The interior of the 2015 Opel Corsa
The interior of the Corsa

One of the most exciting developments for the new Corsa is the introduction of a new turbocharged petrol unit. Opel is following the trend for squeezing more power and economy from a small engine with their new 1.0 litre turbo petrol engine. It comes in two formats (90bhp and 115bhp) but its availability is model specific.

In the sporty 3 door Limited Edition model, it comes with 115bhp and returns up to 58mpg and road tax is €200 per year. The new turbo engine is also available in the five door premium SE model in a 90bhp variant and will cost €190 to tax per year, returning 64mpg. Other engine options are the existing 1.2i (70bhp) and 1.4i (90bhp) petrol engines, and the 1.3 CDTi diesel in 75bhp and 95bhp variants.

Driving the new Corsa

There was a selection of Corsas to drive at the launch with various engines and trim levels. Early indications would suggest the new turbo engine is a peach, nippy and refined, but it is more expensive than the other engines in the range. I drove it in both the 90bhp and 115bhp variants but they both felt equally capable.

Aside from the new engine power casting a warm glow on the new Corsa, it seems like a very capable little car and on the launch it transitioned seamlessly across a variety of roads from motorway, city, and more rural roads without any screams for a breather. It was comfortable for driving and for being a passenger in, with good space front and rear.

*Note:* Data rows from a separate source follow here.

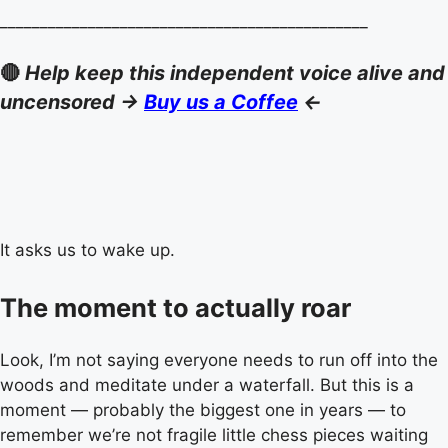
______________________________________________
🔴
Help keep this independent voice alive and
uncensored ->
Buy us a Coffee
<-
It asks us to wake up.
The moment to actually roar
Look, I’m not saying everyone needs to run off into the
woods and meditate under a waterfall. But this is a
moment — probably the biggest one in years — to
remember we’re not fragile little chess pieces waiting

The trim levels are S, Excite, SE and Limited Edition, the latter which is a sporty 3 door model. Prices start at €14,895 for the entry level 3 door model in S trim with a 1.2 litre petrol engine.

At the launch I got a closer look at the SE trim and the Limited Edition model. SE has a smart feel with nice seat covers and black and grey interior and pretty much all the equipment you will need.

Did you like it?

Limited Edition is just gorgeous, inside and out. There is a swathe of gloss black across the dash and a red strip integrated into it to match the sporty character of this OPC-inspired model. It’s also the most expensive 3 door model in the Corsa range at €19,395.

Opel Ireland expect Excite trim to be the bestseller here and the spec includes alloy wheels, front fog lamps, Bluetooth, steering wheel mounted audio controls, cruise control, LED DRLs, leather covered steering wheel and height adjustable driver's seat on top of standard equipment like electric front windows and door mirrors, and hill start assist .

Intellilink, Opel’s infotainment system with digital radio, USB and Bluetooth with voice control, comes as standard on SE and Limited Edition trim.

While I think the new grille design is a great addition to the new Corsa, I would have liked to have seen a little more adventure in the styling of the rest of the car. But I can’t fault the Corsa on the smart new interior and first impressions would indicate that this little German model is now an even better all-rounder than before.